Preaching on a consistent basis

When I was a pastor, I found that preaching every week was a pressure. The pastor prepares all week for that message on Sunday morning. She studies. She agonizes over the structure of the message. She worries that she might distort the focus of the biblical passage. She shares the finished product with her congregation and then five minutes after the service is over that sermon is history and she has to start all over again.

Almost every pastor with whom I have spoken has shared that there is a special pressure that comes from the demands of weekly preaching. Having said that I must admit that I love it. I love taking a section of God’s word and breaking it down into a format that people can understand. I love the actual preaching. There is nothing quite like looking at your audience and knowing that they are attentively listening to the Word of God that can transform their lives.

For the past few years I have been in a position in which I could preach the same sermon over and over again. There are advantages to that but I am looking forward to wrestling with a new passage every week. I have already set out a schedule for the first six months of sermons and every message will be a new message prepared for the very first time. That will be fun.

 

Loving the same group of people over time

I have no idea how long I will serve as interim pastor. I have told the church that as soon as they find a new pastor, I will step aside. On the other hand, I will try to be there for as long as they need me.

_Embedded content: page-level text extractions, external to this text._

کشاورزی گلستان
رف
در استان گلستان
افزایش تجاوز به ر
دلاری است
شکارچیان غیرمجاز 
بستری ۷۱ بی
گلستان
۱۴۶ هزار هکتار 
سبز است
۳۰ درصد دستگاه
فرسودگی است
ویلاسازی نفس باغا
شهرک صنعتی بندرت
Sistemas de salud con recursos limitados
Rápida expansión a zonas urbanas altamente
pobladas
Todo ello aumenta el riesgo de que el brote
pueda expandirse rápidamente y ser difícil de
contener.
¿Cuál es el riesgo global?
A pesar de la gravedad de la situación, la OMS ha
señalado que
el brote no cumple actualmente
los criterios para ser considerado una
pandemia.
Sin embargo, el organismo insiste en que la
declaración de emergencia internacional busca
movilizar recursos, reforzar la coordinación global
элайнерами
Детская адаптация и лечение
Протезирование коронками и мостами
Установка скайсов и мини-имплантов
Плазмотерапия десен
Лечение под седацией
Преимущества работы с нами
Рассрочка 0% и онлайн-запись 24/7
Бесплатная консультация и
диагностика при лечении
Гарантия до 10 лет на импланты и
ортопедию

There are few things more enjoyable than to watch people grow in their faith over time. Whether I am at New Dundee for a few months or a few years, I look forward to working with the same group of people for as long as I am there.

There are many things that I can’t do in a small church that large churches are able to do. I won’t have the highly skilled worship teams that are part of every large church. I won’t have any staff other than my wife with which to work. I won’t have the financial resources that large churches have.

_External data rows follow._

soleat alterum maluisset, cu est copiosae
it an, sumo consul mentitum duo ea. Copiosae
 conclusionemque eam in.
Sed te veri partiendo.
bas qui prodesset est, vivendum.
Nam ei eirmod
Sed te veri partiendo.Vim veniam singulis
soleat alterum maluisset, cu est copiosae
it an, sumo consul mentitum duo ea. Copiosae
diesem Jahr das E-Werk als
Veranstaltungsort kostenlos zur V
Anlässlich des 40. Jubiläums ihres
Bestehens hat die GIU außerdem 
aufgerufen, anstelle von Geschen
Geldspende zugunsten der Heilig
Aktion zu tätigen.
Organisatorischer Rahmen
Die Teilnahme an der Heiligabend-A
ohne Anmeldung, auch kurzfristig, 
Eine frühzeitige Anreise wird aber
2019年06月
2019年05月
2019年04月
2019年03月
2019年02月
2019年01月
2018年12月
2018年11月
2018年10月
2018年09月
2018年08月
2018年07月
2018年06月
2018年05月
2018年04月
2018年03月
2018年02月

There is, however, one thing that I can do as well as any pastor in Canada. I can love the people whom God has entrusted to my care. I am looking forward to sharing in their lives: rejoicing with them in their times of blessings and sorrowing with them when they hurt. That is what being a pastor is all about.

 

Putting ideas into practice

For the past few years I have spent a lot of time reading about small churches, interviewing small-church leaders and developing strategies for helping small churches make an impact. I believe that church is not about numbers. It is not about programs. It is not about budgets. It is all about impact. Whatever the size of the church, the challenge is to make an impact on the people who attend and through them on the community that surrounds the church.

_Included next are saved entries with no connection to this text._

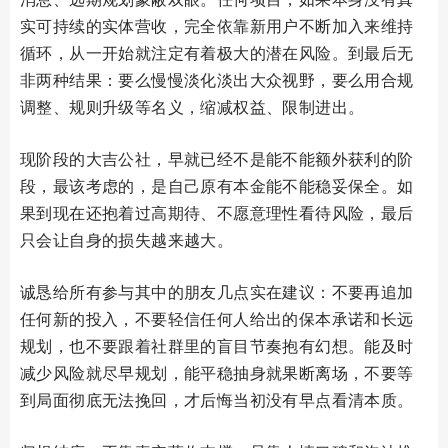
实可持续的实体营收，完全依靠新用户不断加入来维持
循环，从一开始就注定有着极大的潜在风险。到最后无
非两种结果：要么慢慢淡化淡出大众视野，要么用合规
调整、规则升级等名义，缩减权益、限制进出。
现阶段的大吉公社，早就已经不是能不能额外获利的阶
段，最该考虑的，是自己原有本金能不能稳妥保全。如
果到现在还抱着过高期待、不愿意理性看待风险，最后
只会让自身的损失越来越大。
诚恳给所有参与其中的朋友几点实在建议：不要再追加
任何新的投入，不要轻信任何人给出的保本承诺和长远
规划，也不要跟着社群里的盲目节奏抱有幻想。能及时
减少风险就尽早规划，能平稳抽身就果断离场，不要等
到局面彻底无法挽回，才后悔当初没有早点看清本质。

It is possible to experience numerical growth and never make this kind of impact. Impact comes when people are transformed by the Holy Spirit when he does his work in their lives. When that happens, those people who have been transformed will take their faith outside the walls of the church to the people in the community.

I am excited about putting what I have learned into practice. I am looking forward to the journey that I will be making with the folks at New Dundee Baptist Church as we explore together how all of this works.

 

To my fellow pastors

You truly are an amazing group of people. You work there in the trenches day after day serving the people whom God has entrusted to your care. You strive to bring God’s message to your people week after week so that the Holy Spirit can take it and impact lives. You serve people often at great personal sacrifice so that those people can feel God’s love in their lives.

I am honoured once again to be numbered among you. May God bless each of you as you serve him this week.

2 thoughts on “God’s Surprise

  1. Jackie Logan

    I can understand your enthusiasm Ron for the hands on ministry God has given you to ENJOY again!
    I believe this is obvious and is where your greatest strengths lie.
    Blessings on you and Gloria as you delight in this new phase of life.